Néanmoins, la limite la plus flagrante de l'arrêt Lăcătuş c. Suisse est sans doute le fait que la Cour s'est limitée à constater que l'interdiction totale de la mendicité telle qu'elle était en vigueur à Genève au moment des faits, qui de plus avait entraîné de lourdes peines pour la requérante, violait la CEDH, laissant sous-entendre que des interdictions partielles et moins sévèrement punies pourraient se révéler conformes à la Convention. C'est cette interprétation qui a guidé le législateur genevois.

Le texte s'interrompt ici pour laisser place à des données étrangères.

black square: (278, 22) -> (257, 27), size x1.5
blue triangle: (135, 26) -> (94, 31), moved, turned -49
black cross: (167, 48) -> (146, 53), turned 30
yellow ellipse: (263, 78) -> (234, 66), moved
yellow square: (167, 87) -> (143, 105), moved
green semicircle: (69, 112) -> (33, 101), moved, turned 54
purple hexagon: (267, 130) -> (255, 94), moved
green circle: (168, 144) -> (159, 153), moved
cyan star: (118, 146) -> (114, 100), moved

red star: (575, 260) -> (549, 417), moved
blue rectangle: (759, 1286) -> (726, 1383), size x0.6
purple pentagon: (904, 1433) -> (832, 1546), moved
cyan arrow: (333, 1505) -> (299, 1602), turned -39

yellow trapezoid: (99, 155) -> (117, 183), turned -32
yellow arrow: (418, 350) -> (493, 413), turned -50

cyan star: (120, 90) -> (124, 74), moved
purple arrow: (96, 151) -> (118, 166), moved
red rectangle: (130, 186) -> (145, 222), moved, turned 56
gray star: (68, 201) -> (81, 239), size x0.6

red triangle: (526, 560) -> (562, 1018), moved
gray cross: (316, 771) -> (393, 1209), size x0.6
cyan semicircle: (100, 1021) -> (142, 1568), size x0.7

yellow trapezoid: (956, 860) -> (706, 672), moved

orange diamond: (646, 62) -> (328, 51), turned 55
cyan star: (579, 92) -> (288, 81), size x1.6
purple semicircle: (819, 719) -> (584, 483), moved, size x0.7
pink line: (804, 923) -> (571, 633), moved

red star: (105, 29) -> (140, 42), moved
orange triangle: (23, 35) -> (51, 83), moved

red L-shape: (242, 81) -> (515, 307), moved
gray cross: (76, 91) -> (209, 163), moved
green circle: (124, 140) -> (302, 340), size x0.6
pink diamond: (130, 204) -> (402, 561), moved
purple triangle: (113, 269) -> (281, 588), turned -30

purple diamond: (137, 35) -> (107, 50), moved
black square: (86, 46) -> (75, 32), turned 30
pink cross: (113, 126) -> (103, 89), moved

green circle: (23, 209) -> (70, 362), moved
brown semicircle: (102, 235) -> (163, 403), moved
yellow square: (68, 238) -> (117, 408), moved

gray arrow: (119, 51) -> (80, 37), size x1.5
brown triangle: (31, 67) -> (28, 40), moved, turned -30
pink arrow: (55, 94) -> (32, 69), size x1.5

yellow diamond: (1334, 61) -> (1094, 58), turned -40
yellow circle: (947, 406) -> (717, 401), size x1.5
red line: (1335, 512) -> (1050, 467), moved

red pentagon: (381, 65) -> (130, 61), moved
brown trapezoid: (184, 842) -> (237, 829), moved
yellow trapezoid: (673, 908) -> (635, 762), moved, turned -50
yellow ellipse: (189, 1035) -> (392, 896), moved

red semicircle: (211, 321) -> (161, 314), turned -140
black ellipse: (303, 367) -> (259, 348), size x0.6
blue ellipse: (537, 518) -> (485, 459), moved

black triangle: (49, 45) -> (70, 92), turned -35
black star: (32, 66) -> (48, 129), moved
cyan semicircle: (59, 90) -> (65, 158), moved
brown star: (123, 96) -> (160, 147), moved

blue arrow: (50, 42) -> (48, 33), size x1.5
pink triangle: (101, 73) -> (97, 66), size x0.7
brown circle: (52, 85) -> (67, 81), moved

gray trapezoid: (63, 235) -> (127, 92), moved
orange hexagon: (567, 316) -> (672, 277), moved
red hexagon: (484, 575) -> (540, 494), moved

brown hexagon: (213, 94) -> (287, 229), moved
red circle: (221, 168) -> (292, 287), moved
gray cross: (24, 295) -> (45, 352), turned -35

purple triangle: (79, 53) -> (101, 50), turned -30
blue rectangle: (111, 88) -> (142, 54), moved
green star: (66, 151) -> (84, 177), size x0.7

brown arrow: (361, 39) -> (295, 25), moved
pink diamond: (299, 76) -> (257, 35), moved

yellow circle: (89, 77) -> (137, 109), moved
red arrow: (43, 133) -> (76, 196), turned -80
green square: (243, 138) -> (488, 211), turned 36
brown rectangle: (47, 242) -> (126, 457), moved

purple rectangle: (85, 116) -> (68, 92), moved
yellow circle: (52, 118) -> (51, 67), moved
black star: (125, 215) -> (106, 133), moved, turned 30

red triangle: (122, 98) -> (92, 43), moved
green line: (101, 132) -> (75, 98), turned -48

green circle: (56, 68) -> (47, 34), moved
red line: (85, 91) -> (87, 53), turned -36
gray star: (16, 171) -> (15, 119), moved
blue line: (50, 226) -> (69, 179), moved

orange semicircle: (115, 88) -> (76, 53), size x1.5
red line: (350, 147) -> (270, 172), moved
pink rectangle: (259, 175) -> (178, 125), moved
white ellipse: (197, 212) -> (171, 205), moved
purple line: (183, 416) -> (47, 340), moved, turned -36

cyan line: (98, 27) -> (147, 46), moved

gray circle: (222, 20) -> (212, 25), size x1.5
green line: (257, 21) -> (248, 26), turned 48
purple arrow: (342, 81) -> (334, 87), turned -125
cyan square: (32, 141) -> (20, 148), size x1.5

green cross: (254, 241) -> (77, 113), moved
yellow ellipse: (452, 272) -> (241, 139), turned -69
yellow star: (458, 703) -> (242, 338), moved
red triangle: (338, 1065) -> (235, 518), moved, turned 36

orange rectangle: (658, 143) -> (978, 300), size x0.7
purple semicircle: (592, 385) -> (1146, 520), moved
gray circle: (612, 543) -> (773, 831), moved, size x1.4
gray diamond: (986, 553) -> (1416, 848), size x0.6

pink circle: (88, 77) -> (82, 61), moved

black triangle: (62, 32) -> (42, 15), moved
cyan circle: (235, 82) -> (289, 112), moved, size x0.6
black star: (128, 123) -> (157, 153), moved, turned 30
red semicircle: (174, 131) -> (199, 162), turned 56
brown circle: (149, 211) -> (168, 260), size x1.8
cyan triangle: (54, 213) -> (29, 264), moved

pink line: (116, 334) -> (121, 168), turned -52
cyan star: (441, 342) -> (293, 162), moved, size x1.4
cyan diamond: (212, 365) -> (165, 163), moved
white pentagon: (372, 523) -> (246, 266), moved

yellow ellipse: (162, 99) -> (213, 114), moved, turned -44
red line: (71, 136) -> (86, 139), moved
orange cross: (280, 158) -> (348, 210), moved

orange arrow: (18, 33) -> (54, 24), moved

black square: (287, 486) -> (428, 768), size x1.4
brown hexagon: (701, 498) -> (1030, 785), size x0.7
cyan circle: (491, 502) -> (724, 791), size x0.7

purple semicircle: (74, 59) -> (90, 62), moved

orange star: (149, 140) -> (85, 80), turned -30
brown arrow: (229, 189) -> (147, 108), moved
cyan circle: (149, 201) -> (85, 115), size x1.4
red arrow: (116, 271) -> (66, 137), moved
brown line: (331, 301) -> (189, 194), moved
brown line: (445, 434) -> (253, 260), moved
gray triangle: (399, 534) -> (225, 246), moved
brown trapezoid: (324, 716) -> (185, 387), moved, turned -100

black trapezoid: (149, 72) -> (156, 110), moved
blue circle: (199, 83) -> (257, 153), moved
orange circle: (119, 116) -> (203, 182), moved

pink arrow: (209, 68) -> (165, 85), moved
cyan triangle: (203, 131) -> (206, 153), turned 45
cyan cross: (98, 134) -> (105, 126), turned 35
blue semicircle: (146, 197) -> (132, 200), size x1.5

IV. La réponse législative du canton de Genève
À la suite de l'arrêt Lăcătuş, les autorités ont suspendu l'application de la disposition pénale réprimant la mendicité[41]. L'arrêt a également réouvert le débat parlementaire dans plusieurs cantons suisses[42]. À Genève, deux projets de loi ont été proposés après le prononcé de l'arrêt[43]. Un premier projet de loi « pour mettre un terme à la criminalisation de la mendicité et amnistier les victimes de cette disposition » visait à abroger la disposition litigieuse et à verser une indemnité aux personnes ayant été amandées. Un second projet visait, lui, à transformer l'interdiction absolue en interdiction partielle, basée sur des critères géographiques et comportementaux.
Au cours de la procédure parlementaire, la Commission judiciaire et de la police du Grand Conseil a auditionné des représentant·e·s des commerçant·e·s, les autorités étatiques et des professeur·e·s de droit de l'Université de Genève. Les deux premiers groupes ont plaint l'augmentation de la mendicité à la suite de levée de l'interdiction et se sont exprimés en faveur d'une répression ciblée de la mendicité. Leur argumentaire s'est construit autour de deux axes. D'une part, les commerçant·e·s dont l'attractivité des commerces serait diminuée[44], et les marchand·e·s qui déplorent le harcèlement des client·e·s par les mendiant·e·s, défendent le besoin de maintenir l'ordre public[45]. D'autre part, la police et les institutions de la Ville et du Canton de Genève mettent en avant la nécessité de lutter contre la traite d'êtres humains[46]. Les deux expert·e·s juridiques se sont exprimé·e·s au sujet de la conformité du projet de loi avec la CEDH telle qu'interprétée dans l'arrêt Lăcătuş. Iels ont précisé que l'arrêt semble en effet laisser une certaine marge de manœuvre aux autorités quant à la gestion de la mendicité sur leur territoire, pour autant que cette interdiction ne soit pas totale et n'ait pas de conséquences trop lourdes pour les personnes concernées. Les deux professeur·e·s de droit ont toutefois aussi mis en avant plusieurs écueils à éviter dans la modification de la loi. Iels soulignent d'abord que la loi ne doit pas être restrictive au point de représenter une interdiction de facto de la mendicité. Quant aux formes de mendicité interdites par le projet de loi, iels jugent délicat de punir toute personne mendiant avec un enfant, sans égard aux circonstances concrètes - par exemple au fait qu'une personne n'a pas de moyens de faire garder son enfant en bas âge. Enfin, iels critiquent l'utilisation de notions juridiques indéterminées sujettes à controverses comme l'expression « aux abords immédiats » du second projet de loi déposé devant le Grand Conseil[47].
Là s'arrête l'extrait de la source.